CHRISTINE ROSEETA WALKER

It was never a choice for me to write about my childhood and the people who have shaped my imagination – it was a rite of passage and an eagerness to remember. The small streets of Negril, Jamaica, where the sea is visible from all directions, the landscapes, with the great river winding through the morass and dividing the town into two halves – the wealthy and the working-class, are always there whenever I am thinking of a new poem to write. I write fictitiously and creatively about my experiences, the ones that have left the most striking impression on me. These impressions evolve in accordance with the poetics of storytelling – ones that give a life that is far more splendid or superficial than that of the life of the actual muse.

The majority of these poems are set in the vivid fishing village of 1980s Negril. Compositions such as ‘The Crab-Catchers’, ‘Mischief’, ‘Michael’, ‘The Frog At Night’, and ‘Paper Kite’ reflect communities who shared an ‘interdependency.’ The early eighties seems an innocuous decade when strangers could be trusted, funerals were conduits of tradition, as delineated in ‘Nine-Night’ and ‘Paper Kite’. Back then, folklore was more than mere myth. Parents knew the streets were safe enough to allow their children to roam the morass and the sidewalks along the beach road in search of those mud-loving brachyura.

Negril had only a few hotels then, which were predominantly owned by local residents.

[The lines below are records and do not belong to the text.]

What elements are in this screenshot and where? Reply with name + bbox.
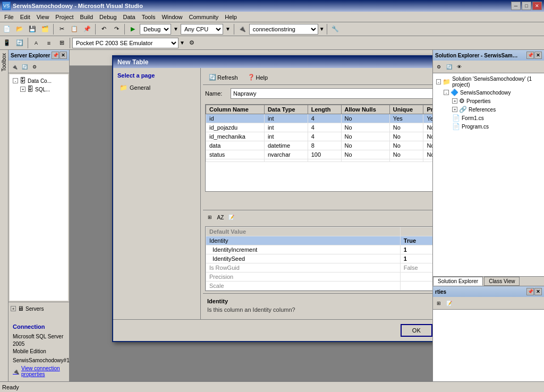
table-row[interactable]: id_mechanika int 4 No No No	[206, 132, 433, 141]
open-btn[interactable]: 📂	[14, 23, 26, 35]
se-props-btn[interactable]: ⚙	[434, 62, 444, 72]
props-identity-row[interactable]: Identity True	[206, 236, 433, 245]
prop-edit-btn[interactable]: 📝	[226, 212, 236, 222]
device-btn2[interactable]: 🔄	[14, 37, 26, 49]
table-row[interactable]: id int 4 No Yes Yes	[206, 114, 433, 123]
props-seed-row[interactable]: IdentitySeed 1	[206, 254, 433, 263]
ok-button[interactable]: OK	[401, 324, 432, 337]
menu-project[interactable]: Project	[52, 13, 76, 21]
menu-file[interactable]: File	[1, 13, 17, 21]
expand-sql[interactable]: +	[20, 87, 26, 92]
format-btn[interactable]: A	[30, 37, 42, 49]
tree-root[interactable]: - 🗄 Data Co...	[12, 76, 66, 85]
menu-help[interactable]: Help	[222, 13, 240, 21]
props-rowguid-row[interactable]: Is RowGuid False	[206, 263, 433, 272]
menu-window[interactable]: Window	[158, 13, 185, 21]
props-scale-row[interactable]: Scale	[206, 282, 433, 291]
properties-item[interactable]: + ⚙ Properties	[435, 97, 542, 105]
sql-icon: 🗄	[27, 86, 33, 93]
panel-pin-btn[interactable]: 📌	[52, 52, 59, 59]
prop-pane-btn2[interactable]: 📝	[444, 299, 454, 308]
expand-refs[interactable]: +	[452, 107, 457, 112]
increment-label: IdentityIncrement	[206, 245, 401, 254]
tree-servers[interactable]: + 🖥 Servers	[10, 304, 68, 313]
row-length: 4	[308, 123, 341, 132]
props-precision-row[interactable]: Precision	[206, 272, 433, 282]
expand-solution[interactable]: -	[436, 79, 441, 84]
menu-debug[interactable]: Debug	[96, 13, 120, 21]
toolbox-label[interactable]: Toolbox	[1, 53, 7, 71]
grid-btn[interactable]: ⊞	[56, 37, 67, 49]
expand-data-connections[interactable]: -	[13, 78, 18, 83]
data-icon: 🗄	[20, 77, 26, 84]
form1-item[interactable]: 📄 Form1.cs	[435, 114, 542, 122]
table-row[interactable]: id_pojazdu int 4 No No No	[206, 123, 433, 132]
tab-class-view[interactable]: Class View	[484, 277, 520, 286]
device-btn1[interactable]: 📱	[1, 37, 13, 49]
view-connection-link[interactable]: 🔌 View connection properties	[13, 365, 65, 377]
tools-btn[interactable]: 🔧	[329, 23, 341, 35]
device-select[interactable]: Pocket PC 2003 SE Emulator	[72, 38, 178, 48]
connect-btn[interactable]: 🔌	[236, 23, 248, 35]
maximize-button[interactable]: □	[522, 2, 531, 10]
menu-data[interactable]: Data	[120, 13, 139, 21]
properties-dropdown[interactable]	[433, 310, 544, 381]
menu-community[interactable]: Community	[186, 13, 222, 21]
connection-select[interactable]: connectionstring	[249, 24, 318, 35]
prop-sort-btn[interactable]: ⊞	[205, 212, 215, 222]
prop-pin-btn[interactable]: 📌	[526, 288, 534, 295]
platform-select[interactable]: Any CPU	[181, 24, 223, 35]
menu-view[interactable]: View	[33, 13, 53, 21]
project-icon: 🔷	[450, 89, 458, 96]
panel-close-btn[interactable]: ✕	[60, 52, 67, 59]
minimize-button[interactable]: ─	[511, 2, 521, 10]
props-header-label: Default Value	[206, 227, 401, 236]
se-refresh-btn[interactable]: 🔄	[20, 62, 29, 72]
copy-btn[interactable]: 📋	[69, 23, 80, 35]
table-name-input[interactable]	[231, 88, 432, 99]
se-close-btn[interactable]: ✕	[534, 52, 542, 59]
program-item[interactable]: 📄 Program.cs	[435, 122, 542, 131]
start-btn[interactable]: ▶	[127, 23, 139, 35]
se-show-all-btn[interactable]: 👁	[454, 62, 464, 72]
deploy-btn[interactable]: ⚙	[186, 37, 198, 49]
help-button[interactable]: ❓ Help	[244, 72, 272, 82]
expand-props[interactable]: +	[452, 98, 457, 104]
menu-build[interactable]: Build	[77, 13, 96, 21]
expand-project[interactable]: -	[444, 90, 449, 95]
identity-label: Identity	[206, 236, 401, 245]
refresh-button[interactable]: 🔄 Refresh	[205, 72, 242, 82]
prop-pane-controls: 📌 ✕	[526, 288, 542, 295]
redo-btn[interactable]: ↷	[110, 23, 122, 35]
se-props-btn[interactable]: ⚙	[30, 62, 39, 72]
references-item[interactable]: + 🔗 References	[435, 105, 542, 114]
save-all-btn[interactable]: 🗂️	[39, 23, 51, 35]
general-item[interactable]: 📁 General	[117, 83, 196, 92]
se-pin-btn[interactable]: 📌	[526, 52, 534, 59]
se-connect-btn[interactable]: 🔌	[10, 62, 19, 72]
tree-sql[interactable]: + 🗄 SQL...	[12, 85, 66, 93]
paste-btn[interactable]: 📌	[81, 23, 93, 35]
project-item[interactable]: - 🔷 SerwisSamochodowy	[435, 88, 542, 97]
expand-servers[interactable]: +	[11, 306, 16, 311]
save-btn[interactable]: 💾	[27, 23, 38, 35]
se-refresh2-btn[interactable]: 🔄	[444, 62, 454, 72]
tab-solution-explorer[interactable]: Solution Explorer	[433, 277, 483, 286]
status-bar: Ready	[0, 381, 544, 392]
menu-edit[interactable]: Edit	[17, 13, 33, 21]
prop-close-btn[interactable]: ✕	[534, 288, 542, 295]
cut-btn[interactable]: ✂	[56, 23, 67, 35]
build-config-select[interactable]: Debug	[140, 24, 171, 35]
table-row[interactable]: data datetime 8 No No No	[206, 141, 433, 150]
server-explorer-tree: - 🗄 Data Co... + 🗄 SQL...	[10, 74, 68, 301]
prop-pane-btn1[interactable]: ⊞	[434, 299, 444, 308]
new-project-btn[interactable]: 📄	[1, 23, 13, 35]
undo-btn[interactable]: ↶	[98, 23, 109, 35]
solution-item[interactable]: - 📁 Solution 'SerwisSamochodowy' (1 proj…	[435, 75, 542, 88]
prop-az-btn[interactable]: AZ	[216, 212, 225, 222]
props-increment-row[interactable]: IdentityIncrement 1	[206, 245, 433, 254]
close-button[interactable]: ✕	[532, 2, 542, 10]
align-btn[interactable]: ≡	[43, 37, 55, 49]
menu-tools[interactable]: Tools	[139, 13, 159, 21]
table-row[interactable]: status nvarchar 100 No No No	[206, 150, 433, 159]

Hippies were still sleeping in tents on the beach and knocking on doors, renting accommodation from benevolent matriarchs, ones akin to the old lady in ‘The Swivel Chair’, ‘Michael’ and ‘Nine-Night’. These matriarchs were charitable homeowners who were willing to transform their homes into a B&B for the stranded local or the adventurous traveller, regardless of country, colour, or class.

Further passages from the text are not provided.